>>>

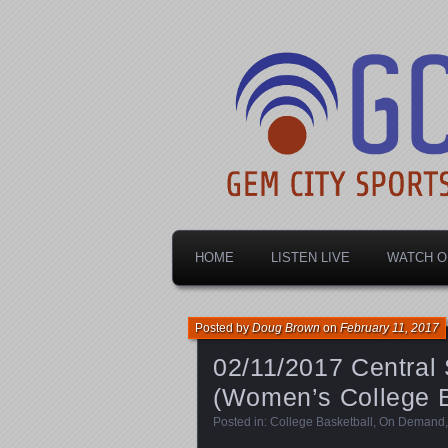
Dayton's home for local sports!
Gem City Spo
HOME
LISTEN LIVE
WATCH O
Posted by
Doug Brown
on
February 11, 2017
02/11/2017 Central 
(Women’s College B
Posted in:
College Basketball
,
On Demand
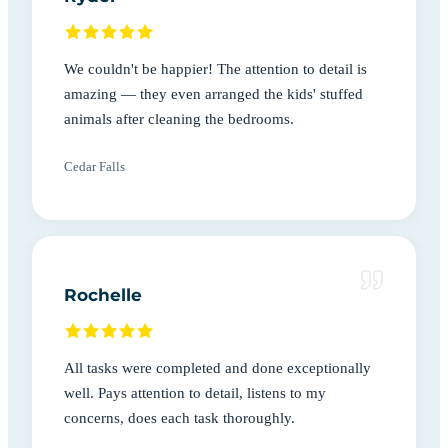
We couldn't be happier! The attention to detail is
amazing — they even arranged the kids' stuffed
animals after cleaning the bedrooms.
Cedar Falls
Rochelle
All tasks were completed and done exceptionally
well. Pays attention to detail, listens to my
concerns, does each task thoroughly.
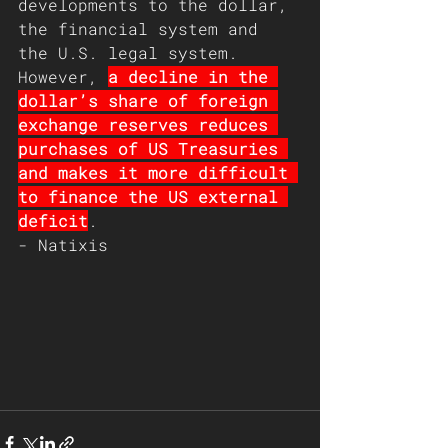
developments to the dollar, 
the financial system and 
the U.S. legal system.
However, 
a decline in the 
dollar’s share of foreign 
exchange reserves reduces 
purchases of US Treasuries 
and makes it more difficult 
to finance the US external 
deficit
. 
- Natixis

<<<

__Task__
For every line of the records that has the word "College" in it, make a copy.

__Response to the task__
(Women’s College B
College Basketball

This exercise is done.